We thought we had a fish on the hook for 2011, but at the last minute the deal fell through, so we procured a new SS/RS from an unsuspecting rental agency. It worked out great, but for 2012 we doubled-down on our efforts to get a stock classic for our baseline tester. Things were not going well when I mentioned our dilemma to our Resto Tech columnist, Mark Lundquist. Did he know of anyone who could help us out? He immediately volunteered his '68 Camaro SS. It had a couple of updates, like urethane bushings, shocks and radials, but I figured it was close enough for government work. During a subsequent email exchange, he asked if we would prefer to use his unmolested '72 SS396 Chevelle?
Does Pinocchio have a wooden butt?
This highly-optioned A-body had BFG radials (P245/60R15, 400 treadwear rating), but was mechanically correct and stock, from its Quadrajet to its OE replacement shock absorbers. He picked the car up in St. Louis (it was originally sold through Bill Allen Chevrolet in Kansas City, Missouri). There was some cosmetic restoration work performed—paint and interior—but mechanically it is 100-percent numbers-matching. The engine, trans and rear have never been apart.

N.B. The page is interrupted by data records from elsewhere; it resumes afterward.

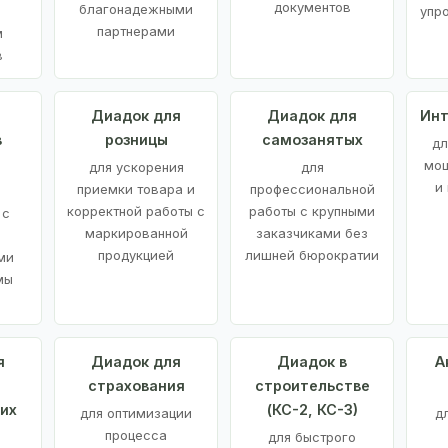
документов
благонадежными
упр
партнерами
м
в
а
Диадок для
Диадок для
Инт
в
розницы
самозанятых
дл
мощ
для ускорения
для
и
приемки товара и
профессиональной
корректной работы с
работы с крупными
 с
маркированной
заказчиками без
продукцией
лишней бюрократии
ми
мы
я
Диадок для
Диадок в
А
страхования
строительстве
их
(КС-2, КС-3)
для оптимизации
д
процесса
для быстрого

"All the factory build techniques were still present from the original build in 1971," Mark related. "I use it as a benchmark unit to research that particular build method of the day."
Among its many desirable options are air conditioning, remote control outside mirror, visor (vanity) mirror, floor console, power disc brakes, tilt wheel, gauges, F41 heavy-duty suspension, and the Lighting Group (mirror/map light, trunk, ashtray and under hood lights).
Since its rebirth, Mark and his wife Shirley have enjoyed taking it on many long trips through California, Arizona, and wherever else the spirit moves them.
In our sea of highly-modified Chevys, the SS stood out like a young man just back from boot camp. It was all grown up and muscular, but without a hint of steroids. Our group of veteran hot rodders, all jaded by jillions of aftermarket horsepower, humongous, gooey tires, lowering springs and loud exhaust, was awed by the Chevelle's simple perfection.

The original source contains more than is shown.